Sunday, December 18, 2011

The Value of you

The value of you


A recent news article about a 23yr old south african caught in Thailand for trying to smuggle in drugs had me ruffled.  Not only because it was just the previous day that a South african had been executed for the same thing in china, but because this time around, I knew the girl... I know the girl very well. I've spent the last few days since hearing the news trying to figure out why Babsie would do something so careless? Could she really have been arrogant enough to think she would get away with such a serious crime? This is not walking into a shop and stealing lipgloss or underwear, this is applying for a passport, lying to your family, boarding a plane to a foreign country, getting your hair braided and stuffed with narcotics, boarding another plane to another country, and hoping to drop the drugs off and return home Scott free! This is stuff that blockbuster movies are made off! What made her think she would pull it off?


I also think about the payment that was made to her prior the trip - R20 000 - and the amount she was looking forward to on her return -R16 000. A lousy R36 000!! Is that what it came down to? Now when you're a young unemployed, bored twenty something, 36K seems like a lot of money, it is. But when you're a young twenty something stuck in a dark cell in Bangkok where you don't understand a thing and your life is pretty much chopped and screwed, R36K is just not worth the trouble.


This brings me back to the title of this blog - The value of you - have we lost our value as young women? Whether it be in friendships, relationships or personal endeavors, have we forgotten our worth? What I know is that love is when you put others needs before your own, but what good is such love if you are always crying and questioning? How are we to help others if we can't help ourselves? This reminds me of the number one safety rule on an airplane, you need to ensure your oxygen mask is on, before attempting to assist others.  In my culture, parents are always showing off their children's achievements, that's what makes them feel like they have done well as abazali.  My father always reminds me that no matter where I am or what I'm doing, I am a representation of him at all times.

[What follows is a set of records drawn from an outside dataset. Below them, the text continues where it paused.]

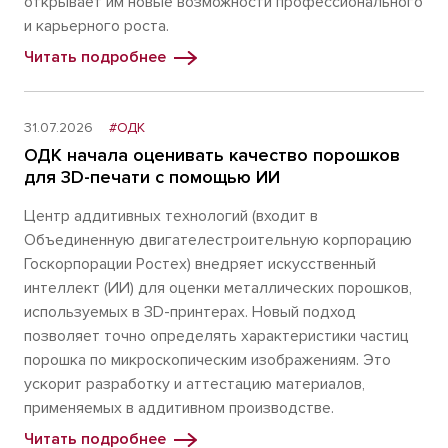
открывает им новые возможности профессионального
и карьерного роста.
Читать подробнее
31.07.2026
#ОДК
ОДК начала оценивать качество порошков
для 3D-печати с помощью ИИ
Центр аддитивных технологий (входит в
Объединенную двигателестроительную корпорацию
Госкорпорации Ростех) внедряет искусственный
интеллект (ИИ) для оценки металлических порошков,
используемых в 3D-принтерах. Новый подход
позволяет точно определять характеристики частиц
порошка по микроскопическим изображениям. Это
ускорит разработку и аттестацию материалов,
применяемых в аддитивном производстве.
Читать подробнее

Our parents work hard to avail us with the opportunities we've had, to throw that back at them by doing something we know for sure could harm us and therefore harm them, is plain selfish.


I keep thinking about the chats we used to have with Babsie, about the successes we wanted to make of life and how important it was to make our parents proud. I'll probably never get to remind her of that. Her mother will probably never get to tell her that she loves her and wants only the best for her. My friends life will never be hers again simply because for a split while, she traded the value of her 23  years of life for R36 000.